▽

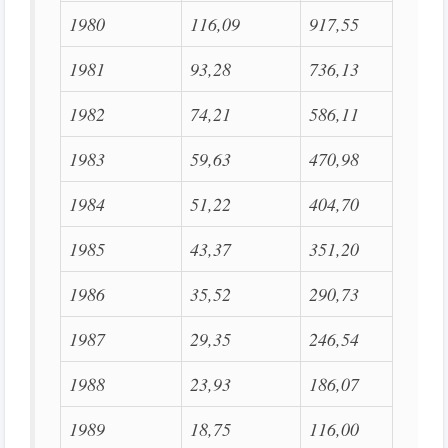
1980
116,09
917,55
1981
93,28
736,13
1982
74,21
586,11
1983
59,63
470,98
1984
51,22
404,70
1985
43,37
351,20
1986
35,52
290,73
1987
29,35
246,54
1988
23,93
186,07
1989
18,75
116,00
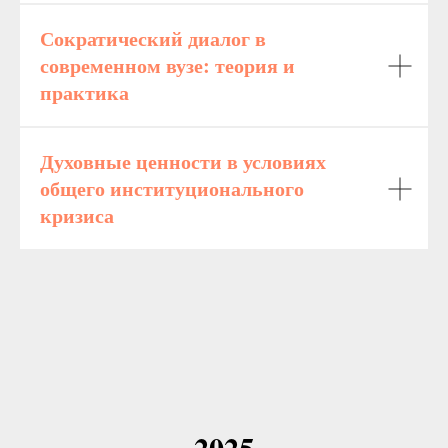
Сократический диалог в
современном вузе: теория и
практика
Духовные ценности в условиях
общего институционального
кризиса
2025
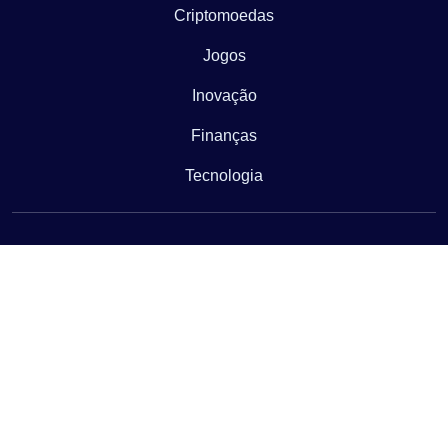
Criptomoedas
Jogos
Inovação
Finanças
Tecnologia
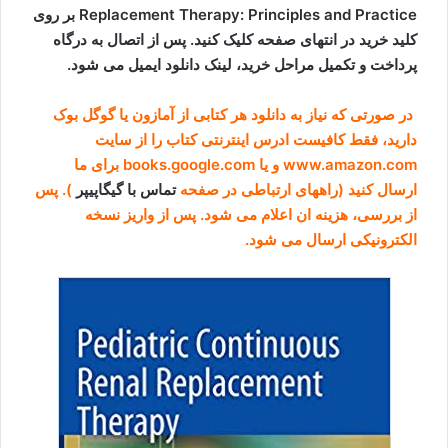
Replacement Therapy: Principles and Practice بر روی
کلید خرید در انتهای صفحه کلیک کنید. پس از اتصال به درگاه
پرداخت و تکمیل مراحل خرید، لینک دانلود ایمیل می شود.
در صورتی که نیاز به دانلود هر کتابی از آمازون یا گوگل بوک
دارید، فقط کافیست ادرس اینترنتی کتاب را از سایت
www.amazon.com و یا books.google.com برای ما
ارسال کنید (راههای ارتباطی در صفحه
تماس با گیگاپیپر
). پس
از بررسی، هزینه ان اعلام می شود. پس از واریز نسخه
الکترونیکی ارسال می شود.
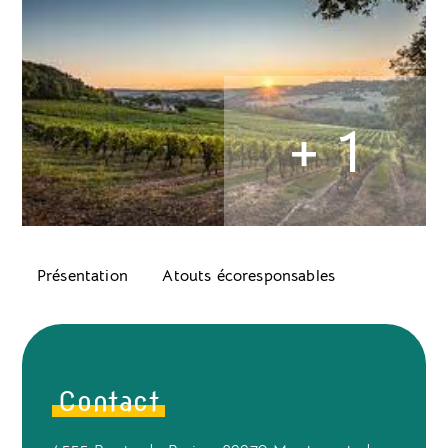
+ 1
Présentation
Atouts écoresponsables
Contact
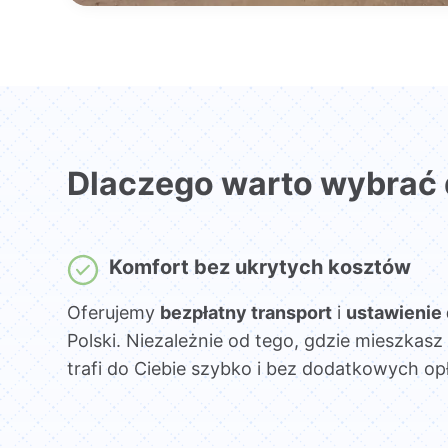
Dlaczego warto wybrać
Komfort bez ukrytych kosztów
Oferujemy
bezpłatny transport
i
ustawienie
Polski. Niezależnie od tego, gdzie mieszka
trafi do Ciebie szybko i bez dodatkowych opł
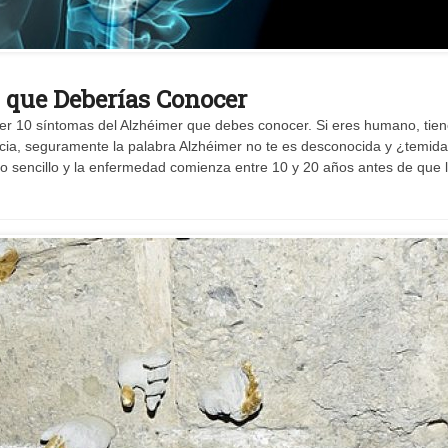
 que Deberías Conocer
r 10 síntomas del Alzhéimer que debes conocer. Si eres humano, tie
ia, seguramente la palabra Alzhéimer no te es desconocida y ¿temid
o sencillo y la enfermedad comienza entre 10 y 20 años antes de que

△
▽

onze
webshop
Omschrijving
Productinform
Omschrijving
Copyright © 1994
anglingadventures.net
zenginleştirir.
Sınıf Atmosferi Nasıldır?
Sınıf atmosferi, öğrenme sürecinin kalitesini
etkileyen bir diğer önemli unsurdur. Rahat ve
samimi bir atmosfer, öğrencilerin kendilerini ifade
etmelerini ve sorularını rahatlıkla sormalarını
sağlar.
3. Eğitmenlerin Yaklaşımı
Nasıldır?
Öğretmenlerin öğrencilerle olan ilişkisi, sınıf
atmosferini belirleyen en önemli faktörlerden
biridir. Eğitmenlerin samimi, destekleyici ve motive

△
▽

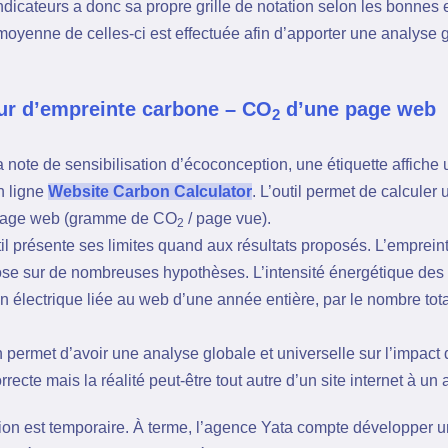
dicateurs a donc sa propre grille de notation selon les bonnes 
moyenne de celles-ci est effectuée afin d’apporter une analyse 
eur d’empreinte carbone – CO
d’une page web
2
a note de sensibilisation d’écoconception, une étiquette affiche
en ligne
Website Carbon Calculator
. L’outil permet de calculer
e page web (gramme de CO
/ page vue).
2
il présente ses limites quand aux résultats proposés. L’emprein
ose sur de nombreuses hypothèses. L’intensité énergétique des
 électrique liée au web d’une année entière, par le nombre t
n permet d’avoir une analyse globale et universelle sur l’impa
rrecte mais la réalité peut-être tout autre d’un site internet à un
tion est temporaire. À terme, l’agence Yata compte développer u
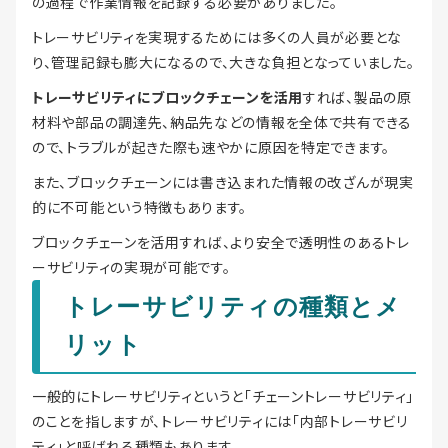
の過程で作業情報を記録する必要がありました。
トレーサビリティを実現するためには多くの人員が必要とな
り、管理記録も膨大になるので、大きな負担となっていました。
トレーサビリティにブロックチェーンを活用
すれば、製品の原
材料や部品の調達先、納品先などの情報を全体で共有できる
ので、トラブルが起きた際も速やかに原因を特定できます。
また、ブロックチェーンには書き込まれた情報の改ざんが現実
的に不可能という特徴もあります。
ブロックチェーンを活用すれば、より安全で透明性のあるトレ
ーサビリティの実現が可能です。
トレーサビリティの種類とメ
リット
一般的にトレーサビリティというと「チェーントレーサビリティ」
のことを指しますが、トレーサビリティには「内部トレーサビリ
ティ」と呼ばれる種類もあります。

△

Find each line above that contains "samimi", and copy those lines.

▶ **Solution to this problem**:
samimi bir atmosfer, öğrencilerin kendilerini ifade
biridir. Eğitmenlerin samimi, destekleyici ve motive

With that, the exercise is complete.